Thomas Steiner für #kkl23 „Leitsterne und Irrlichter“
ich habe niemals etwas studiert
aber alles gelebt, oder so ähnlich
schreibt artaud. klingt gut
aber – alles gelebt? ich hab mal
ein huhn geköpft. ich hab mal
mein eigenes blut gesehen. ich bin mal
eine treppe runtergefallen.
ich war mal verliebt. ja!
krieg?
krieg gab es
in jeder sekunde meines lebens.
erlebt habe ich keinen außer
ein bisschen clashes in nordirland. naja.

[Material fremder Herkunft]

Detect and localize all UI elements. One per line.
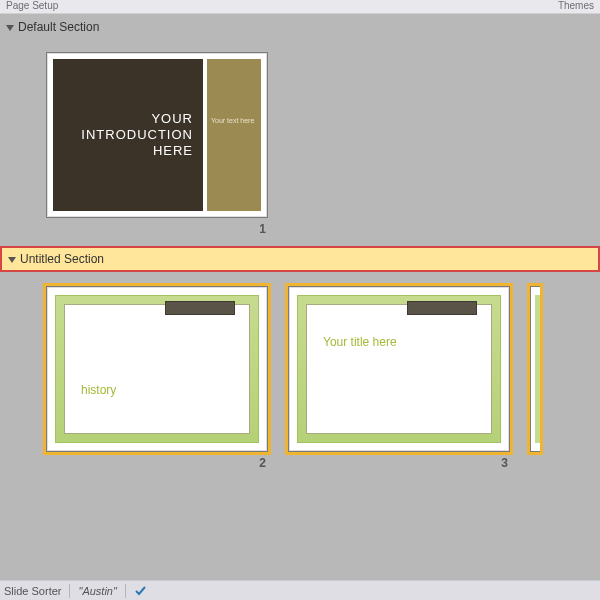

jetzt habe ich hunger. orange. ich schäle mir
eine orange.
für den hund kann ich nichts
das wenigstens stimmt. niemals, niemals
hätte ich den hund erschaffen. der hund ist hässlich, den hund
den mag ich nicht.
wieso denke ich da an IHN, der den hund erschaffen hat?
er hat so viele fehler gemacht. mein gebiss, zum beispiel.
mein gebiss ist fehlerhaft. der ganze stoffwechsel
ist fehlerhaft. & viel von der musik, das ist schade.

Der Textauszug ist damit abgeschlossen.